Djogi żeby założyć nadkola będziesz musiał coś powiercić – niszczysz zabezpieczenie fabryczne to dopiero ruda się ucieszy.

miałem taki szajs jak polonez i miał nadkola od nowości no i gdzie gnił – w miejscach przykręcenia nadkoli <lol> <glupek2>

PostNapisane: 4 cze 2006, 23:00
przez Paweł
Blacha nadkola jest fabrycznie oslonieta (pod farba) bardzo wytrzymala i dosc gruba masa tworzywa sztucznego. Zapewnia to praktycznie wieczysta odpornosc na kamyczki wydostajace sie spod kol. Dokladanie w tym miejscu plastikowych nadkoli (rzemieslinicy robili je kiedys z wlokna szklanego) moze tylko pogorszyc sytuacje, bo brud, piasek i sol beda tkwily w oslonietych zakamarkach, kiedy normalnie sa wyplukiwane na myjni lub podczas jazdy w deszczu...

PostNapisane: 10 cze 2006, 13:06
przez Gość
Do xANDy. Nie wiem po co ten sarkazm w twojej wypowiedzi. jeżeli jesteś ciekawy to Mazda nie jest taka niezniszczalna. Ten model, który mam jest ponadto podatny na korozję klapy bagażnika. To, że dotyczy to nie tylko mojego egzemplarza miałem okazję przekonać się naocznie.

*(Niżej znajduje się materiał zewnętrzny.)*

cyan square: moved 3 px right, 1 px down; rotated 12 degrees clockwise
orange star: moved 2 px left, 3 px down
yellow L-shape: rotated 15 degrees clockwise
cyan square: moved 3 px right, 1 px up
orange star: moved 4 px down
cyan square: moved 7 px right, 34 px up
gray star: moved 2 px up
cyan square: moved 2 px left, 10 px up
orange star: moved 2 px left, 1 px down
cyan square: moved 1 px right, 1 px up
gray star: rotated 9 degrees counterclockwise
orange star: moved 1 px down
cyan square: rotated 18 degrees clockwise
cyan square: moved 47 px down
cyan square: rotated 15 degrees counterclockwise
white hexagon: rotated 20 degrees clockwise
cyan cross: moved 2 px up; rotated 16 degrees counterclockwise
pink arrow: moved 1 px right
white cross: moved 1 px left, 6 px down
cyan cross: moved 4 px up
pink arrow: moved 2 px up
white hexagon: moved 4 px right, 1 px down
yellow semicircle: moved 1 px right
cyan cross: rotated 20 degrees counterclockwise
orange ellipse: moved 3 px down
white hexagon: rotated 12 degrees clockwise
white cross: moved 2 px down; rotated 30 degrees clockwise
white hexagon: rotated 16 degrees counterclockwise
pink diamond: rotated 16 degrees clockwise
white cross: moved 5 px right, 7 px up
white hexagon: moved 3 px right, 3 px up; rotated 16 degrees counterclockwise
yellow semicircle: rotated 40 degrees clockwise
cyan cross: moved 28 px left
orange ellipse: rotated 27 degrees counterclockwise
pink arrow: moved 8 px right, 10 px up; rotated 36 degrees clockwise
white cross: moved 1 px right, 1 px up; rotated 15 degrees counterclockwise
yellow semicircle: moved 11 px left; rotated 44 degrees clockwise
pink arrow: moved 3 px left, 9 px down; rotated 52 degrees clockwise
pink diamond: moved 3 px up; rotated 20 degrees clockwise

PostNapisane: 10 cze 2006, 22:28
przez xANDy
nie ma aut niezniszczalnych...
Po pierwsze dopiero teraz wiadomo gdzie mieszkasz i jakim autem się poruszasz. Po drugie – z tego też wynika trochę inszy "mikroklimat" – czyli więcej kwasnych deszczy. To zostawiamy bez komentarzy jako całkowicie zrozumiały element.
Gdzie w klapie bagażnika pojawia się korozja? U siebie nie widzę, ale jak będę wiedział gdzie to będę miał na uwadze.
Za ew. sarkazm przepraszam (nie był wliczony w wypowiedź).

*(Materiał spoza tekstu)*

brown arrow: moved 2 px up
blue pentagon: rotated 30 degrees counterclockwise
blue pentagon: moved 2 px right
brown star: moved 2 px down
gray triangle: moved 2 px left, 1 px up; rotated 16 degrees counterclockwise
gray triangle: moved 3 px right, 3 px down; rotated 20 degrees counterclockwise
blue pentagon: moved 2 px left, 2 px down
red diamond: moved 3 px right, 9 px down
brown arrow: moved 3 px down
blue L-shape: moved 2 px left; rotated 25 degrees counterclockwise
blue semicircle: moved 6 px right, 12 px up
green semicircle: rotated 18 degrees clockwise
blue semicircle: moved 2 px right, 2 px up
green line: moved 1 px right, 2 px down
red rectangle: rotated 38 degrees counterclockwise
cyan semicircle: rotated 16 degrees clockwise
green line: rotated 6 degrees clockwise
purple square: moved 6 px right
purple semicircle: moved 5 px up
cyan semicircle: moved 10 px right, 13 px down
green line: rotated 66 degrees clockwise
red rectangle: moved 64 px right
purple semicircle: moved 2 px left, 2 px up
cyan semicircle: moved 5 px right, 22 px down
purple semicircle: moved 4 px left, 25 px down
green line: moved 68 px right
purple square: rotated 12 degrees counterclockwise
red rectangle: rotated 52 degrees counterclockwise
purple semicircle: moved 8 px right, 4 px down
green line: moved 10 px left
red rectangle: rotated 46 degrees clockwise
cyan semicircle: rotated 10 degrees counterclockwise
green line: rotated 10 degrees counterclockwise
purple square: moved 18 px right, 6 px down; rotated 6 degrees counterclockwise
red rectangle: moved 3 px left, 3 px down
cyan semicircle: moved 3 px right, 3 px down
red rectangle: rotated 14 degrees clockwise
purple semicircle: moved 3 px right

PostNapisane: 11 cze 2006, 15:46
przez andrew1982
No cóż, jesteś z Katowic wiec nie pomogę, ale pod Łodzią w Zgierzu jest koleś co dorabia nadkola do każdego samochodu, na wymiar. Trzeba tylko zostawić auto na jakiś czas i nadkola masz dopasowane.

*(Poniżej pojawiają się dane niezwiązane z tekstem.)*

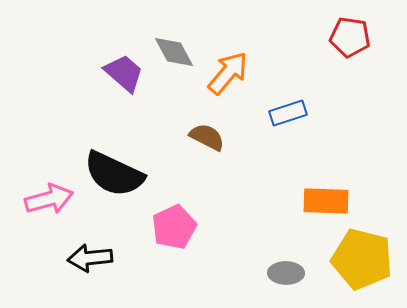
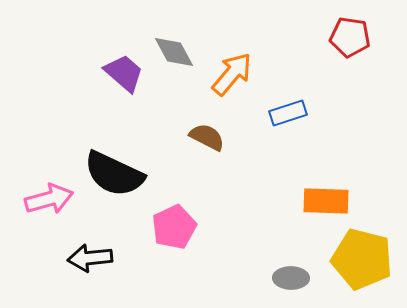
orange arrow: moved 4 px right, 1 px down
gray ellipse: moved 5 px right, 5 px down
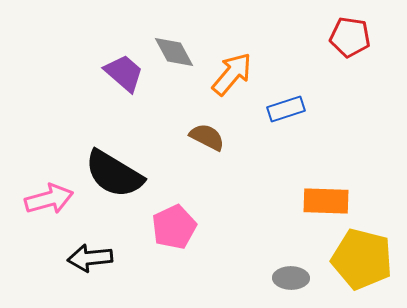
blue rectangle: moved 2 px left, 4 px up
black semicircle: rotated 6 degrees clockwise
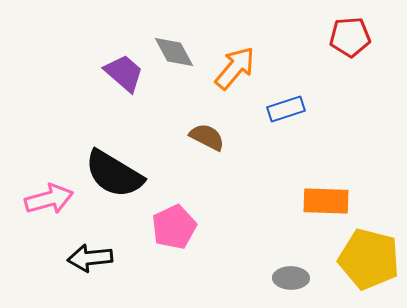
red pentagon: rotated 12 degrees counterclockwise
orange arrow: moved 3 px right, 6 px up
yellow pentagon: moved 7 px right
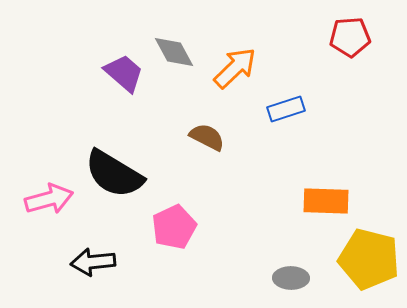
orange arrow: rotated 6 degrees clockwise
black arrow: moved 3 px right, 4 px down
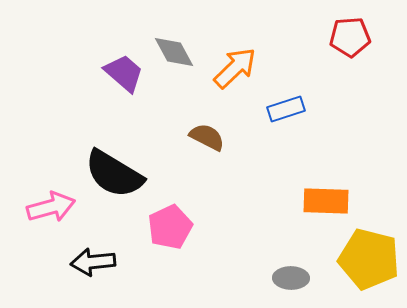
pink arrow: moved 2 px right, 8 px down
pink pentagon: moved 4 px left
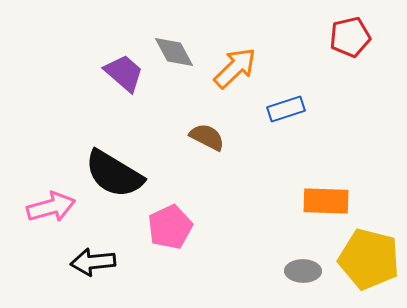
red pentagon: rotated 9 degrees counterclockwise
gray ellipse: moved 12 px right, 7 px up
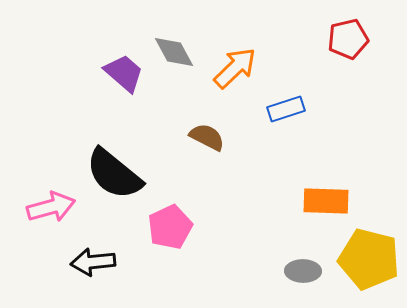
red pentagon: moved 2 px left, 2 px down
black semicircle: rotated 8 degrees clockwise
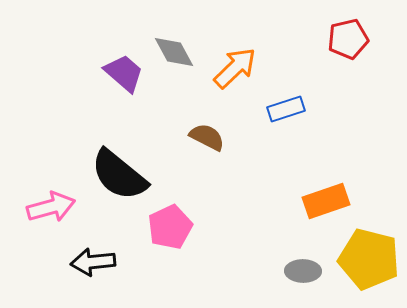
black semicircle: moved 5 px right, 1 px down
orange rectangle: rotated 21 degrees counterclockwise
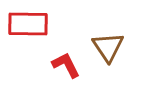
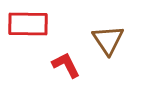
brown triangle: moved 7 px up
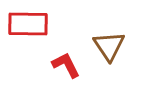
brown triangle: moved 1 px right, 6 px down
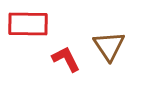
red L-shape: moved 6 px up
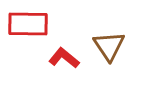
red L-shape: moved 2 px left, 1 px up; rotated 24 degrees counterclockwise
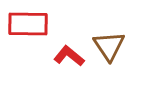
red L-shape: moved 5 px right, 2 px up
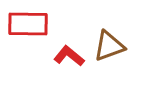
brown triangle: rotated 44 degrees clockwise
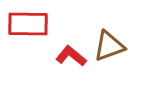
red L-shape: moved 2 px right
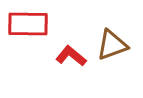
brown triangle: moved 3 px right, 1 px up
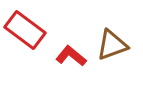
red rectangle: moved 3 px left, 6 px down; rotated 36 degrees clockwise
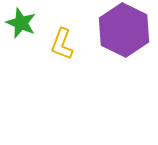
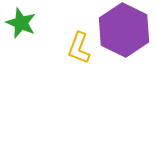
yellow L-shape: moved 17 px right, 4 px down
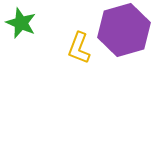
purple hexagon: rotated 18 degrees clockwise
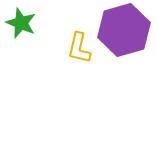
yellow L-shape: rotated 8 degrees counterclockwise
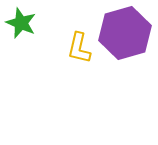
purple hexagon: moved 1 px right, 3 px down
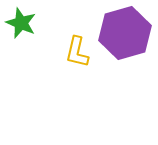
yellow L-shape: moved 2 px left, 4 px down
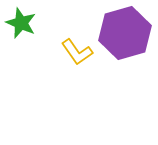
yellow L-shape: rotated 48 degrees counterclockwise
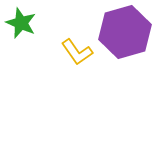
purple hexagon: moved 1 px up
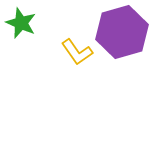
purple hexagon: moved 3 px left
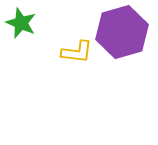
yellow L-shape: rotated 48 degrees counterclockwise
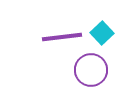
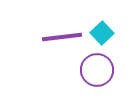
purple circle: moved 6 px right
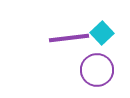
purple line: moved 7 px right, 1 px down
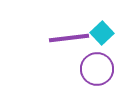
purple circle: moved 1 px up
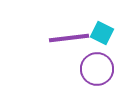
cyan square: rotated 20 degrees counterclockwise
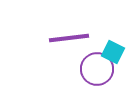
cyan square: moved 11 px right, 19 px down
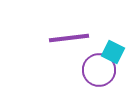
purple circle: moved 2 px right, 1 px down
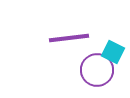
purple circle: moved 2 px left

PostNapisane: 13 cze 2006, 17:37
przez Gość
Dolna wewnętrzna strona klapy bagażnika, troche powyżej krawędzi (zaznaczam, że powłoka lakieru nie była uszkodzona). Kilka dni przed napisaniem poprzedniego postu widziałem Mazdę, ten sam model co mój z brzydkim rdzawym przebiciem właśnie w dolnej części klapy bagażnika. Wprawdzie tylko przejeżdżałem ale nie widać było żadnych uszkodzeń mechanicznych. Stąd tez moja panika o błotniki.

PostNapisane: 13 cze 2006, 19:20
przez zgrzes
Djogi napisał(a):Dolna wewnętrzna strona klapy bagażnika, troche powyżej krawędzi (zaznaczam, że powłoka lakieru nie była uszkodzona).

Niestety muszę potwierdzić – w tym samym miejscu u mnie też pojawił się bąbelek :D wprawdzie tylko jeden – ale jest.

PostNapisane: 13 cze 2006, 22:00
przez xANDy
To ja muszę powiedzieć, że u mnie tego nie ma.
Faktem jest, że mam kawałek rdzy w miejscu, gdzie klapa bagażnika była klepana młotkiem (po zaparciu się o jakiś słupek – ale to nie byłem ja). Mam zamiar to oczyścić, ale dotyczy to długości ok 7-8cm, dokładnie tam, gdzie było prostowane i tylko tam. Powłoka lakieru jest uszkodzona.
Gwoli szczerości – miałem bąbel rdzy na tylnym nadkolu, to ale od uderzenia kamieniem.

nadkola 626GF tył refresh

PostNapisane: 22 wrz 2009, 11:11
przez rolozwanyrolo
Odgrzewam bo nie znalazłem odpowiedzi i nie jestem z okolic łodzi. Czy ktoś z was zakładał i wie jakie nadkola pasują na tył GF-ki. Zamierzam wspawać reperaturki i osłonić na przyszłość. Dodam że większość GFek gnije na rantach tylnych nadkoli. Moja przez rok z jednego bąbelka rozlazła sie na jakieś 6cm i 'spuchł' rant. Please nie piszcie 'że u mnie jest wszystko ok' albo '10 lat mazdą jeżdżę i nie widziałem grama rdzy'. Z góry dzięki.